▶ TASK OBJECTIVE: Copy each entry as it stands, leaving nothing out.

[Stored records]
──────────────────────────────

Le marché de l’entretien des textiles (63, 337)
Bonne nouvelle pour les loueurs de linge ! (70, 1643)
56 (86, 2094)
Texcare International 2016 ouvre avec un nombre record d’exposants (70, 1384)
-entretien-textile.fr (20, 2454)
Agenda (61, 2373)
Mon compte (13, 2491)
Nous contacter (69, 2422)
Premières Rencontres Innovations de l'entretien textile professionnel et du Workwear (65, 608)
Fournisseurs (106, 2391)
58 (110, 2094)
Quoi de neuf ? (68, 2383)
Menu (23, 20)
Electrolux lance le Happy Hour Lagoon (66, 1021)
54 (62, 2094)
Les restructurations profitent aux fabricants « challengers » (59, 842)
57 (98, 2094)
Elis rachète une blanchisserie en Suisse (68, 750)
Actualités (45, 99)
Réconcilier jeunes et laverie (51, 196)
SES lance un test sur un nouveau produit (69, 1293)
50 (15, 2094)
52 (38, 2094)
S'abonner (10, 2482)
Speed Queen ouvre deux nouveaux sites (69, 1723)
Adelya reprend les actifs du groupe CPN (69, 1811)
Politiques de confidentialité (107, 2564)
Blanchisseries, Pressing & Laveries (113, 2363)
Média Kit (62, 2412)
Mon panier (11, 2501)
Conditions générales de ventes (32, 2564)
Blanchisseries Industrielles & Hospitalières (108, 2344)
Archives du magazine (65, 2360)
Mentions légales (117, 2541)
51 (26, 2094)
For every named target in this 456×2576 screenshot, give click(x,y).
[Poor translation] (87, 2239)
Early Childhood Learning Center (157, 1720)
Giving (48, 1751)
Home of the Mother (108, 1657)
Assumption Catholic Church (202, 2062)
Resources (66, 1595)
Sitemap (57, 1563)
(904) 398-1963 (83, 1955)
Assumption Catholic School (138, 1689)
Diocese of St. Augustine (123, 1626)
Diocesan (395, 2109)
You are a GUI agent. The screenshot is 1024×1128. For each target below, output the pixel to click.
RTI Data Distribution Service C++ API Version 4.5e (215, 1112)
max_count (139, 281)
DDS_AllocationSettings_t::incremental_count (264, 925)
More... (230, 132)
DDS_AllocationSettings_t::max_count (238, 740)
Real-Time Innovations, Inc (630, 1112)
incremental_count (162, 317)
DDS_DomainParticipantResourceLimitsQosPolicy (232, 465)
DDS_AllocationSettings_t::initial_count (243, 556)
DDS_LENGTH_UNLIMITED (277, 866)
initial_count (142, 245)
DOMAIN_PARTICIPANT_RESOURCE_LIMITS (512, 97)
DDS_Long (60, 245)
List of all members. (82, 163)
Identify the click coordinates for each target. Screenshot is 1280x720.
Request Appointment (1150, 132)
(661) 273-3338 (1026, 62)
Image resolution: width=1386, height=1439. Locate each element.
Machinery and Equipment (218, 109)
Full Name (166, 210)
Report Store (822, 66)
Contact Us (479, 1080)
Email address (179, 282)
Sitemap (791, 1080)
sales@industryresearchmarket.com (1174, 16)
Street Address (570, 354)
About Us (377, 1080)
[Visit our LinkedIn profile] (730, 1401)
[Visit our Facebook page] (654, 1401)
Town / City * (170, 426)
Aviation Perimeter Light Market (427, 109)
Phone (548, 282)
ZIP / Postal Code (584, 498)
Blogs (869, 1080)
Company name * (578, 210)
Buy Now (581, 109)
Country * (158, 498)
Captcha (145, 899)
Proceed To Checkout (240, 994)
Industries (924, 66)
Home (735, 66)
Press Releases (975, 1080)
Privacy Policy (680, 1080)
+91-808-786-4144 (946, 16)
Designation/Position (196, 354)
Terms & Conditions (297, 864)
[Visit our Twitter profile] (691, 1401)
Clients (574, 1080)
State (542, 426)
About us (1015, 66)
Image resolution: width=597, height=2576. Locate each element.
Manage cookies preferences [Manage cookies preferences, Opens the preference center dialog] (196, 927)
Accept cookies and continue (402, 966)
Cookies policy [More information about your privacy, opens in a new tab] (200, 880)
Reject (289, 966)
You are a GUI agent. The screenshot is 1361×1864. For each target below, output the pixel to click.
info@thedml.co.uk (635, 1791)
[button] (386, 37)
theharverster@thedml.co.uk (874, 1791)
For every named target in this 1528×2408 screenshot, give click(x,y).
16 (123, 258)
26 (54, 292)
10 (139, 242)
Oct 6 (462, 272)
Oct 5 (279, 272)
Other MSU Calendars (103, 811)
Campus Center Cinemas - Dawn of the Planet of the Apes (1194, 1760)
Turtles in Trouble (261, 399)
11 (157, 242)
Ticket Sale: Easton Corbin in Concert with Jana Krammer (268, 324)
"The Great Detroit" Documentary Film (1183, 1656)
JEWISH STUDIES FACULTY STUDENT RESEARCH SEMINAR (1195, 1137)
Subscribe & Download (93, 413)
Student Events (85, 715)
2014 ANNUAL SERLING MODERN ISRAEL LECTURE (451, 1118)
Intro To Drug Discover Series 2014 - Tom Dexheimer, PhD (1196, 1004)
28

──────────────────────────────

▶ SOLUTION FOR THIS PROBLEM:
Le marché de l’entretien des textiles (63, 337)
Bonne nouvelle pour les loueurs de linge ! (70, 1643)
56 (86, 2094)
Texcare International 2016 ouvre avec un nombre record d’exposants (70, 1384)
-entretien-textile.fr (20, 2454)
Agenda (61, 2373)
Mon compte (13, 2491)
Nous contacter (69, 2422)
Premières Rencontres Innovations de l'entretien textile professionnel et du Workwear (65, 608)
Fournisseurs (106, 2391)
58 (110, 2094)
Quoi de neuf ? (68, 2383)
Menu (23, 20)
Electrolux lance le Happy Hour Lagoon (66, 1021)
54 (62, 2094)
Les restructurations profitent aux fabricants « challengers » (59, 842)
57 (98, 2094)
Elis rachète une blanchisserie en Suisse (68, 750)
Actualités (45, 99)
Réconcilier jeunes et laverie (51, 196)
SES lance un test sur un nouveau produit (69, 1293)
50 (15, 2094)
52 (38, 2094)
S'abonner (10, 2482)
Speed Queen ouvre deux nouveaux sites (69, 1723)
Adelya reprend les actifs du groupe CPN (69, 1811)
Politiques de confidentialité (107, 2564)
Blanchisseries, Pressing & Laveries (113, 2363)
Média Kit (62, 2412)
Mon panier (11, 2501)
Conditions générales de ventes (32, 2564)
Blanchisseries Industrielles & Hospitalières (108, 2344)
Archives du magazine (65, 2360)
Mentions légales (117, 2541)
51 (26, 2094)
For every named target in this 456×2576 screenshot, give click(x,y).
[Poor translation] (87, 2239)
Early Childhood Learning Center (157, 1720)
Giving (48, 1751)
Home of the Mother (108, 1657)
Assumption Catholic Church (202, 2062)
Resources (66, 1595)
Sitemap (57, 1563)
(904) 398-1963 (83, 1955)
Assumption Catholic School (138, 1689)
Diocese of St. Augustine (123, 1626)
Diocesan (395, 2109)
You are a GUI agent. The screenshot is 1024×1128. For each target below, output the pixel to click.
RTI Data Distribution Service C++ API Version 4.5e (215, 1112)
max_count (139, 281)
DDS_AllocationSettings_t::incremental_count (264, 925)
More... (230, 132)
DDS_AllocationSettings_t::max_count (238, 740)
Real-Time Innovations, Inc (630, 1112)
incremental_count (162, 317)
DDS_DomainParticipantResourceLimitsQosPolicy (232, 465)
DDS_AllocationSettings_t::initial_count (243, 556)
DDS_LENGTH_UNLIMITED (277, 866)
initial_count (142, 245)
DOMAIN_PARTICIPANT_RESOURCE_LIMITS (512, 97)
DDS_Long (60, 245)
List of all members. (82, 163)
Identify the click coordinates for each target. Screenshot is 1280x720.
Request Appointment (1150, 132)
(661) 273-3338 (1026, 62)
Image resolution: width=1386, height=1439. Locate each element.
Machinery and Equipment (218, 109)
Full Name (166, 210)
Report Store (822, 66)
Contact Us (479, 1080)
Email address (179, 282)
Sitemap (791, 1080)
sales@industryresearchmarket.com (1174, 16)
Street Address (570, 354)
About Us (377, 1080)
[Visit our LinkedIn profile] (730, 1401)
[Visit our Facebook page] (654, 1401)
Town / City * (170, 426)
Aviation Perimeter Light Market (427, 109)
Phone (548, 282)
ZIP / Postal Code (584, 498)
Blogs (869, 1080)
Company name * (578, 210)
Buy Now (581, 109)
Country * (158, 498)
Captcha (145, 899)
Proceed To Checkout (240, 994)
Industries (924, 66)
Home (735, 66)
Press Releases (975, 1080)
Privacy Policy (680, 1080)
+91-808-786-4144 (946, 16)
Designation/Position (196, 354)
Terms & Conditions (297, 864)
[Visit our Twitter profile] (691, 1401)
Clients (574, 1080)
State (542, 426)
About us (1015, 66)
Image resolution: width=597, height=2576. Locate each element.
Manage cookies preferences [Manage cookies preferences, Opens the preference center dialog] (196, 927)
Accept cookies and continue (402, 966)
Cookies policy [More information about your privacy, opens in a new tab] (200, 880)
Reject (289, 966)
You are a GUI agent. The screenshot is 1361×1864. For each target below, output the pixel to click.
info@thedml.co.uk (635, 1791)
[button] (386, 37)
theharverster@thedml.co.uk (874, 1791)
For every named target in this 1528×2408 screenshot, give click(x,y).
16 (123, 258)
26 (54, 292)
10 (139, 242)
Oct 6 (462, 272)
Oct 5 (279, 272)
Other MSU Calendars (103, 811)
Campus Center Cinemas - Dawn of the Planet of the Apes (1194, 1760)
Turtles in Trouble (261, 399)
11 (157, 242)
Ticket Sale: Easton Corbin in Concert with Jana Krammer (268, 324)
"The Great Detroit" Documentary Film (1183, 1656)
JEWISH STUDIES FACULTY STUDENT RESEARCH SEMINAR (1195, 1137)
Subscribe & Download (93, 413)
Student Events (85, 715)
2014 ANNUAL SERLING MODERN ISRAEL LECTURE (451, 1118)
Intro To Drug Discover Series 2014 - Tom Dexheimer, PhD (1196, 1004)
28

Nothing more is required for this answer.